→ **WHAT NEEDS TO BE DONE**
Below are records to transcribe in full and unchanged; omit every picture.

→ **SOURCE RECORDS**
========
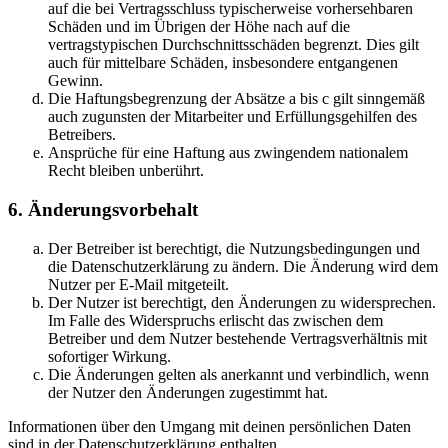
auf die bei Vertragsschluss typischerweise vorhersehbaren
Schäden und im Übrigen der Höhe nach auf die
vertragstypischen Durchschnittsschäden begrenzt. Dies gilt
auch für mittelbare Schäden, insbesondere entgangenen
Gewinn.
Die Haftungsbegrenzung der Absätze a bis c gilt sinngemäß
auch zugunsten der Mitarbeiter und Erfüllungsgehilfen des
Betreibers.
Ansprüche für eine Haftung aus zwingendem nationalem
Recht bleiben unberührt.
6. Änderungsvorbehalt
Der Betreiber ist berechtigt, die Nutzungsbedingungen und
die Datenschutzerklärung zu ändern. Die Änderung wird dem
Nutzer per E-Mail mitgeteilt.
Der Nutzer ist berechtigt, den Änderungen zu widersprechen.
Im Falle des Widerspruchs erlischt das zwischen dem
Betreiber und dem Nutzer bestehende Vertragsverhältnis mit
sofortiger Wirkung.
Die Änderungen gelten als anerkannt und verbindlich, wenn
der Nutzer den Änderungen zugestimmt hat.
Informationen über den Umgang mit deinen persönlichen Daten
sind in der Datenschutzerklärung enthalten.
========
→ **RESPONSE TO THIS TASK**
auf die bei Vertragsschluss typischerweise vorhersehbaren
Schäden und im Übrigen der Höhe nach auf die
vertragstypischen Durchschnittsschäden begrenzt. Dies gilt
auch für mittelbare Schäden, insbesondere entgangenen
Gewinn.
Die Haftungsbegrenzung der Absätze a bis c gilt sinngemäß
auch zugunsten der Mitarbeiter und Erfüllungsgehilfen des
Betreibers.
Ansprüche für eine Haftung aus zwingendem nationalem
Recht bleiben unberührt.
6. Änderungsvorbehalt
Der Betreiber ist berechtigt, die Nutzungsbedingungen und
die Datenschutzerklärung zu ändern. Die Änderung wird dem
Nutzer per E-Mail mitgeteilt.
Der Nutzer ist berechtigt, den Änderungen zu widersprechen.
Im Falle des Widerspruchs erlischt das zwischen dem
Betreiber und dem Nutzer bestehende Vertragsverhältnis mit
sofortiger Wirkung.
Die Änderungen gelten als anerkannt und verbindlich, wenn
der Nutzer den Änderungen zugestimmt hat.
Informationen über den Umgang mit deinen persönlichen Daten
sind in der Datenschutzerklärung enthalten.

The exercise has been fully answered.